FAHEY: No. It was just spoken and it was all fucked up. It was like, “American Indians are the same as Hindus,” and all that stuff. It wasn't even funny, it was so pitiful.
COLEY: He was the warrior of a lost tribe.
FAHEY: But he was the only one from the tribe. That was his trouble.
Nove, Italy in 1982. Photo Credit: Angelo Aldo FilippinRegardless, Basho cut five LPs for Takoma in the '60s, although the two volumes of Falconer's Arm were supposed to be the debut release of a label run by Moe Moskowitz, of Moe's Books fame, who had also financed Seal of the Blue Lotus. No idea why that didn't come about, but rumors were that Robbie had gotten on the wrong side of Moe's wife or something. Those five fundamental LPs — Blue Lotus, Grail & the Lotus, Basho Sings, Falconer's Arm I & II — were joined by Robbie's brilliant contribution to Takoma's Contemporary Guitar Spring 1967 LP, “The Thousand Incarnations of the Rose” (which has leant its name to both a compilation LP and a music festival).
These were followed by Venus in Cancer, a 1970 LP on Bob Krasnow's Blue Thumb label, which suffered from some odd production flourishes and truly hideous cover art, but contains some nice music. Better was its follow-up, Basho's last LP for Takoma, Song of the Stallion. After this came two LPs for Vanguard, 1972's Voice of the Eagle and 1974's Zarthus. A few years later, Basho acolyte, William Ackerman founded the Windham Hill label and released 1978's Vision of the Country and 1979's Art of Acoustic Steel String Guitar.
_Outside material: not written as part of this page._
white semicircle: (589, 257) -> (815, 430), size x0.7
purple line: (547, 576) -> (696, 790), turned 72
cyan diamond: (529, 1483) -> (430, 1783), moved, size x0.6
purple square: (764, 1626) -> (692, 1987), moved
These were followed in 1981 by Rainbow Thunder on Silver Label. After this, Basho's only releases during his life were cassettes with a meditative vibe.
Still Robbie recorded and played regularly through the years. But there was no audience for steel string guitar music in late '70s and '80s. While Basho has been hailed in some quarters as progenitor of the new age sound, I don't hear it. There just always seems to be a lot more meat on these strings than that genre permits. And his vocals are another thing entirely.
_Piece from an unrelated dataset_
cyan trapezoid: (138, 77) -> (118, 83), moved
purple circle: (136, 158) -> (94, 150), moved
I remember the first time a friend and I saw the cover of Basho Sings. Churls that we were, we thought it was a joke. There was something so monumentally sentimental, earnest and humorously heroic about the way Basho sang, the very thought of an entire album dedicated to his vocalizing made us burst out of laughter. It took years of listening (and stern lectures by both Glenn Jones and Dan Ireton) to make me rethink this stance. While I would still be loath to play most Basho vocal turns for someone I didn't know very well, I have begun to view them as possessing a strange sonic quality that's pretty cool. The lyrics might still have a daffy Walter Mitty vibe, but what the hell?
But Robbie's guitar playing is really what you want to hear. His mature technique is based more on classical traditions than those of blues or folk, and the international range of influences you can pick up (either specifically or just vaguely) are amazing. Basho's deep trips through Hindu, Native American, Persian and other musical cultures all make themselves felt. And the cumulative effect is not quite like anything else. It's fortunate for we listeners that true believers like Glenn Jones held onto taped evidence of what passed so many others by. Meaning we now get a chance to reconnect with music like that on this LP. The song selection is typical for of Basho's late '70s/early '80s setlists, mixing tunes from various LPs with some new ones that never made it to the studio. And you get a sense of how charming Basho could be in polite company, and maybe how needy he was as well.
If you have not yet checked out Basho's recordings, this makes an excellent intro. He may have been a troubled individual, and probably not the greatest guy to hang out with, but that's all academic now. The recordings exist as his ghost. And in this sense, Robbie Basho is as friendly as Casper. No matter what Fahey thought.